L’histoire comme miroir déformant 1 juillet, 2012
Posté par francolec dans : Histoire,musée , ajouter un commentaire
Dans un article de Christian Rioux paru dans le journal Le Devoir, le 14 juin 2012, sous le titre « La Grèce à l’heure des choix. Au pays de
Platon, la raison n’a pas toujours raison », l’écrivain Nikos Dimou jette un regard très critique sur les mythes et demi-vérités historiques qui ont construit l’identité nationale grecque, contribuant au cul-de-sac social et économique actuel.
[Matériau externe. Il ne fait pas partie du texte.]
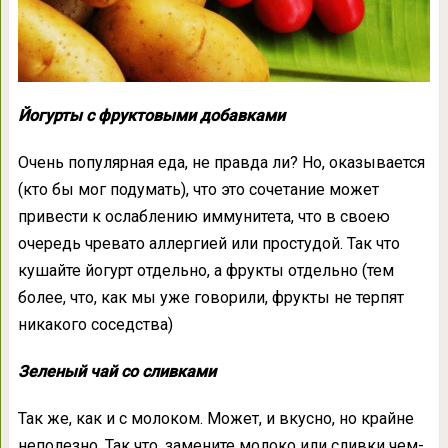
Йогурты с фруктовыми добавками
Очень популярная еда, не правда ли? Но, оказывается
(кто бы мог подумать), что это сочетание может
привести к ослаблению иммунитета, что в своею
очередь чревато аллергией или простудой. Так что
кушайте йогурт отдельно, а фрукты отдельно (тем
более, что, как мы уже говорили, фрукты не терпят
никакого соседства)
Зеленый чай со сливками
Так же, как и с молоком. Может, и вкусно, но крайне
неполезно. Так что, замените молоко или сливки чем-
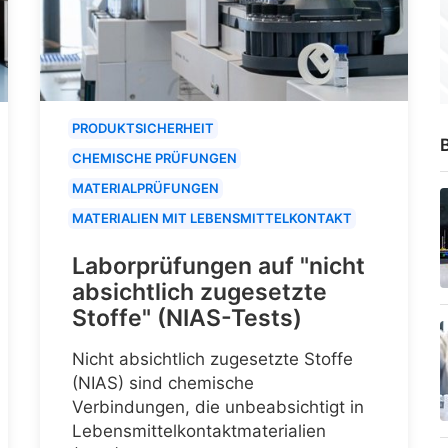
PRODUKTSICHERHEIT
B
CHEMISCHE PRÜFUNGEN
MATERIALPRÜFUNGEN
MATERIALIEN MIT LEBENSMITTELKONTAKT
Laborprüfungen auf "nicht
absichtlich zugesetzte
Stoffe" (NIAS-Tests)
Nicht absichtlich zugesetzte Stoffe
(NIAS) sind chemische
Verbindungen, die unbeabsichtigt in
Lebensmittelkontaktmaterialien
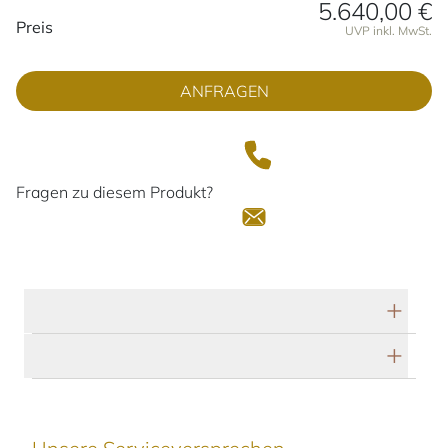
5.640,00 €
Preisinformationen
Preis
UVP inkl. MwSt.
ANFRAGEN
Fragen zu diesem Produkt?
Technische Daten
Herstellerbeschreibung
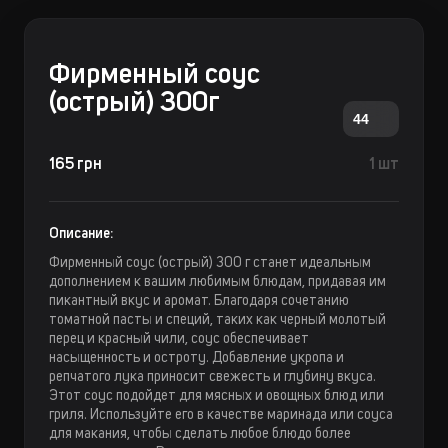
Фирменный соус
(острый) 300г
44
165 грн
1 шт
Описание:
Фирменный соус (острый) 300 г станет идеальным
дополнением к вашим любимым блюдам, придавая им
пикантный вкус и аромат. Благодаря сочетанию
томатной пасты и специй, таких как черный молотый
перец и красный чили, соус обеспечивает
насыщенность и остроту. Добавление укропа и
репчатого лука приносит свежесть и глубину вкуса.
Этот соус подойдет для мясных и овощных блюд или
гриля. Используйте его в качестве маринада или соуса
для макания, чтобы сделать любое блюдо более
L’auteur du best-seller pourtant ancien « Du malheur d’être Grecs », affirme : « Ce livre a été écrit en réaction au mythe créé par les colonels selon lequel les Grecs étaient une nation supérieure dont la gloire était éternelle, dit Nikos Dimou. Je voulais combattre cette mythologie et dire la vérité sur la Grèce. »
http://www.ledevoir.com/international/actualites-internationales/352445/la-grece-a-l-heure-des-choix
On sous-estime parfois l’importance du récit historique dans la constitution d’une nation ou d’une groupe, d’autant plus que
l’histoire contemporaine n’est plus en général au service d’une cause ou d’un pouvoir. L’histoire québécoise, et même montréalaise, participent à cette construction identitaire, parfois à leur corps défendant. La conscience historique populaire se forme lentement, à partir de récits anciens, plus ou moins orientés ou structurés, et de fragments piqués ici et là dans les manuels scolaires, la commémoration, le cinéma, les expositions et autres moyens de diffusion. Les historiens peuvent s’en laver les mains lorsqu’ils ne contribuent pas à cette diffusion, mais leurs travaux participent à cette construction, parfois malgré eux. Ils ont donc intérêt à collaborer activement au travail de diffusion, notamment avec les musées d’histoire qui sont des médiateurs professionnels bien ( ?) conscients des enjeux de la communication.
Le récit muséal est un des outils d’élaboration de la mémoire collective. Il est d’autant plus important pour chaque musée d’être conscient des présupposés de l’histoire qu’il transmet, de sa vision du monde, des biais idéologiques qui inconsciemment orientent ses choix. Cette conscience ne doit pas nous paralyser, ni aseptiser notre propos, mais plutôt nous inciter à mettre au clair et à expliciter nos choix historiques en tant que médiateurs. Cette conscience de nos propres biais doit aussi nous convaincre de donner aux visiteurs les moyens de mettre au défi ce que nous proposons.
La recherche d’une histoire commune est louable et probablement nécessaire pour toute société qui cherche à vivre ensemble. Le « Il était une fois » auquel s’attendent les visiteurs, celui d’une histoire cohérente et en apparence complète, nous ne pouvons y passer outre sans décevoir. Tout en respectant les acquis et lieux communs historiques qui font partie du bagage commun des visiteurs, il faut trouver les moyens d’insérer à ce récit relativement structuré qui donne toutes les apparences de l’unité, des sorties, des coins, des ouvertures, des contradictions et des débats. On évitera ainsi, malgré nous, de rendre aveugles sur leur propre société et ses travers, volontairement ou par omission, ceux pour qui nous faisons office d’experts.